Ils furent une petite centaine à réitérer ce rassemblement en ce dimanche 20 octobre.

Au fond du vallon situé entre Ermensbach et le Neuweiher, un propriétaire a acquis 64 hectares de forêt pour en faire sa réserve de chasse. Il a en outre décidé d’interdire le passage des randonneurs sur le sentier qu’entretenait de longue date le club vosgien.

L’impétrant y a installé des entraves et bordé les arbres de panneaux menaçants surmontés de caméras censées filmer les randonneurs non respectueux du droit sacré de propriété.

En France, et cela ne se sait que trop peu, 75 % des forêts sont privées. Ce n’est pas une exception française. En revanche, seule la France fait prévaloir le droit de propriété sur toute autre considération.

Si tout le monde connaît la Chartreuse, haut-lieu des trekkers et randonneurs, situé au nord de Grenoble, ils ignorent qu’un propriétaire a acquis 700 hectares de forêt sur sa partie nord.

Les législations européennes assurent quant à elles une appréciation ouverte du droit de propriété en pleine forêt.

En Allemagne : le “Betretungsrecht” (droit d’entrer), assure un libre accès pour les randonneurs, quand bien même cela implique une limitation circonstancielle de la propriété privée.

En Suisse : chacun a libre accès aux forêts et aux pâturages d’autrui… (Art 699 code civil Suisse).

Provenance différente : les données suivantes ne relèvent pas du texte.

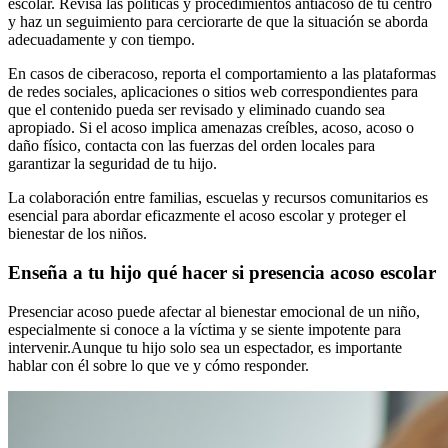
escolar. Revisa las políticas y procedimientos antiacoso de tu centro
y haz un seguimiento para cerciorarte de que la situación se aborda
adecuadamente y con tiempo.
En casos de ciberacoso, reporta el comportamiento a las plataformas
de redes sociales, aplicaciones o sitios web correspondientes para
que el contenido pueda ser revisado y eliminado cuando sea
apropiado. Si el acoso implica amenazas creíbles, acoso, acoso o
daño físico, contacta con las fuerzas del orden locales para
garantizar la seguridad de tu hijo.
La colaboración entre familias, escuelas y recursos comunitarios es
esencial para abordar eficazmente el acoso escolar y proteger el
bienestar de los niños.
Enseña a tu hijo qué hacer si presencia acoso escolar
Presenciar acoso puede afectar al bienestar emocional de un niño,
especialmente si conoce a la víctima y se siente impotente para
intervenir.
Aunque tu hijo solo sea un espectador, es importante
hablar con él sobre lo que ve y cómo responder.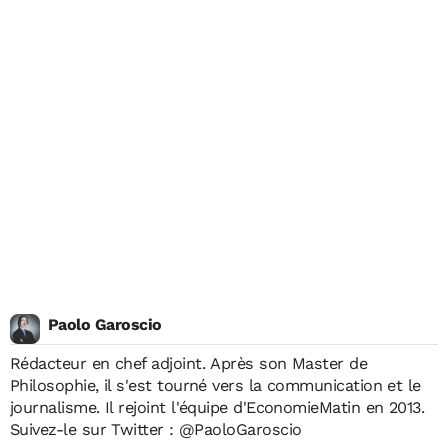
Paolo Garoscio
Rédacteur en chef adjoint. Après son Master de
Philosophie, il s'est tourné vers la communication et le
journalisme. Il rejoint l'équipe d'EconomieMatin en 2013.
Suivez-le sur Twitter :
@PaoloGaroscio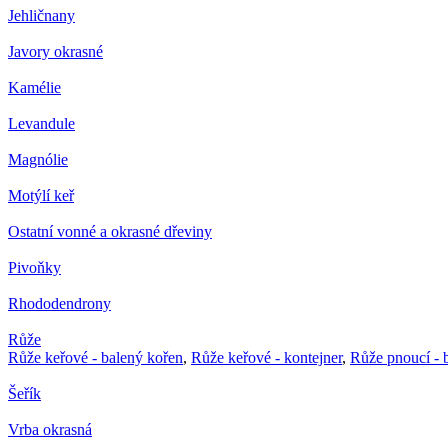
Jehličnany
Javory okrasné
Kamélie
Levandule
Magnólie
Motýlí keř
Ostatní vonné a okrasné dřeviny
Pivoňky
Rhododendrony
Růže
Růže keřové - balený kořen
,
Růže keřové - kontejner
,
Růže pnoucí - 
Šeřík
Vrba okrasná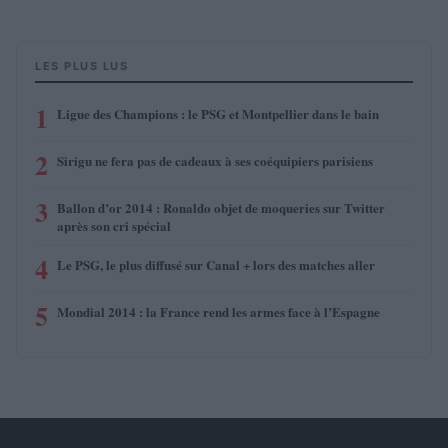
LES PLUS LUS
1
Ligue des Champions : le PSG et Montpellier dans le bain
2
Sirigu ne fera pas de cadeaux à ses coéquipiers parisiens
3
Ballon d’or 2014 : Ronaldo objet de moqueries sur Twitter
après son cri spécial
4
Le PSG, le plus diffusé sur Canal + lors des matches aller
5
Mondial 2014 : la France rend les armes face à l’Espagne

En Suède, en Finlande, en Norvège, en Estonie : tout un chacun a le droit de se promener selon le “allemansrätten” (droit d’accès public), indépendamment du droit de propriété reconnu.

De ce fait, les manifestants réclament la dépénalisation immédiate de l’accès à la nature par l’abrogation de l’article 8 de la loi du 02 février 2023, qui n’a pas été pensé dans cette optique, comme on l’entendra ci-dessous.

Ils souhaitent également ouvrir un débat plus large sur l’opportunité de faire évoluer la législation française pour garantir à tous, le libre accès aux espaces naturels dans le respect de la préservation des milieux, et souhaitent un retour aux usages antérieurs à la promulgation de la loi de février 2023, dans lesquels l’article 544 du Code civil assurait que : ”La propriété est le droit de jouir et de disposer de manière la plus absolue, pourvu qu’on ne fasse pas usage prohibé par les lois ou par les règlements.”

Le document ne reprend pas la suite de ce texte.